Goal of the exercise: Check every line of the records below for the string "formation" and copy the ones that have it.

Record extracts section start

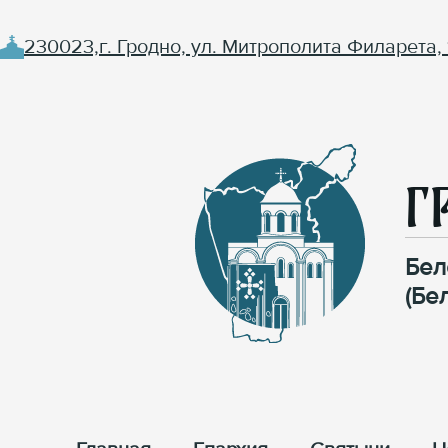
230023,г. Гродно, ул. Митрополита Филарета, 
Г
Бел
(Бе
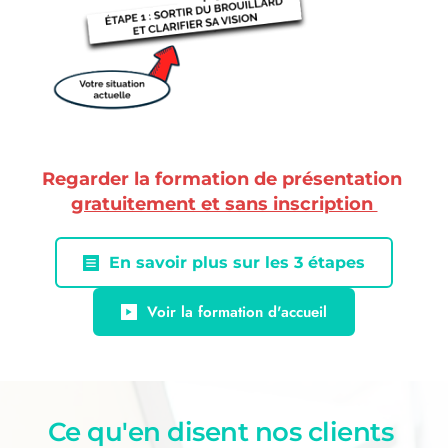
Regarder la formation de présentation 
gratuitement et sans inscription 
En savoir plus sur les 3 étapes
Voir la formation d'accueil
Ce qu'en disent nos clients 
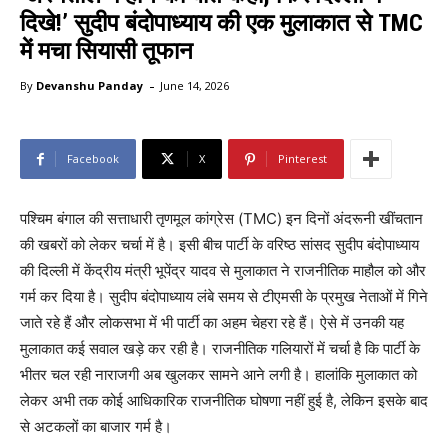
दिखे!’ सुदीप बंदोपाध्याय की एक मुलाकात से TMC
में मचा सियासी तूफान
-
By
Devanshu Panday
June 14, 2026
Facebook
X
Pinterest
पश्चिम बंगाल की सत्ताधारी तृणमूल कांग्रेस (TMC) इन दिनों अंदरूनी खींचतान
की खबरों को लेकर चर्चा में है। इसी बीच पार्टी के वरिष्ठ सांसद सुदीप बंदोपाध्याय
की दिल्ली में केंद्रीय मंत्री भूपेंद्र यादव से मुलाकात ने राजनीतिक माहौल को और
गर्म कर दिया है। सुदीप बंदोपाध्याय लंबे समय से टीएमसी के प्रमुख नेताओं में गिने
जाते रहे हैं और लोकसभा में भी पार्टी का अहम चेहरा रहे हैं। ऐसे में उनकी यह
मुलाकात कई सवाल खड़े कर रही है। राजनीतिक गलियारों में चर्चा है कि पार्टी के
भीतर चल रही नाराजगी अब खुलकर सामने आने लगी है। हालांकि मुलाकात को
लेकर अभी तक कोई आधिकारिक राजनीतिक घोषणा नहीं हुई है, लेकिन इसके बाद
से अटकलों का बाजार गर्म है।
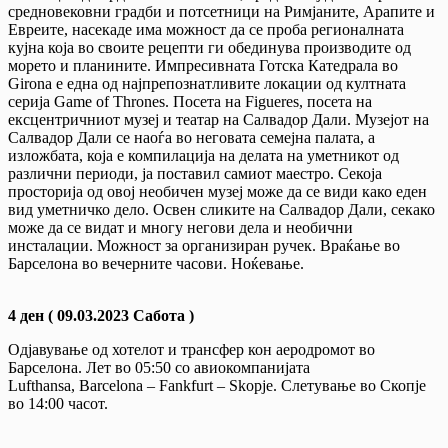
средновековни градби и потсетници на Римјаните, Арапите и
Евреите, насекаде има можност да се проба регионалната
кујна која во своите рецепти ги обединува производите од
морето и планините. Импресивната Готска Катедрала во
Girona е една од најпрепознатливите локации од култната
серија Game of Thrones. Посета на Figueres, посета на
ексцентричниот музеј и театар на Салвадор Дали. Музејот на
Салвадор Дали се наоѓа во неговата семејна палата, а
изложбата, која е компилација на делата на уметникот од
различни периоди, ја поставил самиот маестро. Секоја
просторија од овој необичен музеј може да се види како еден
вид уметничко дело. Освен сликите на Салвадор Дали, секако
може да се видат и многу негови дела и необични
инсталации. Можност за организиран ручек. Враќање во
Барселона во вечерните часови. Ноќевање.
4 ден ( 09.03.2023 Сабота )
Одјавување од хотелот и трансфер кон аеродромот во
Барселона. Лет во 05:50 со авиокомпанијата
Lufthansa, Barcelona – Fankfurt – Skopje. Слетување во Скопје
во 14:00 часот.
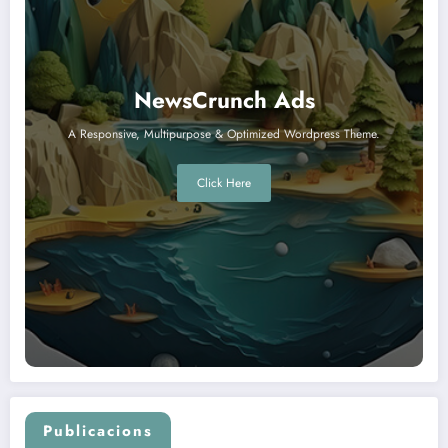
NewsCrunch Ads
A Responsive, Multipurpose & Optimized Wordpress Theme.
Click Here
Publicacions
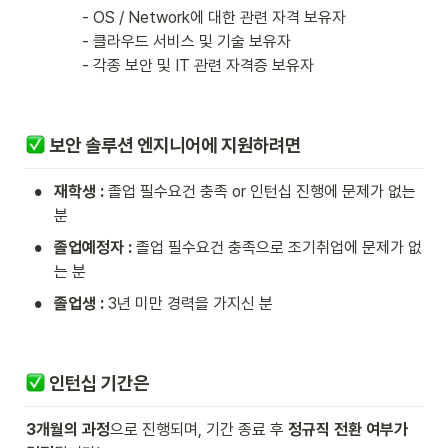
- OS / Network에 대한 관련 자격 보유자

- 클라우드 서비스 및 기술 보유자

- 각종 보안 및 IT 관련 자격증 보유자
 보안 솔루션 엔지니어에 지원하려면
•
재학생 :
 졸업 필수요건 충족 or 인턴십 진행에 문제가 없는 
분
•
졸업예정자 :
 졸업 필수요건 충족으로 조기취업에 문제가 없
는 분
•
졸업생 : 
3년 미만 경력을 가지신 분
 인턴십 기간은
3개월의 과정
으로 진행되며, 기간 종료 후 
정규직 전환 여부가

Record extracts section end

Task solution:
Regarder la formation de présentation 
Voir la formation d'accueil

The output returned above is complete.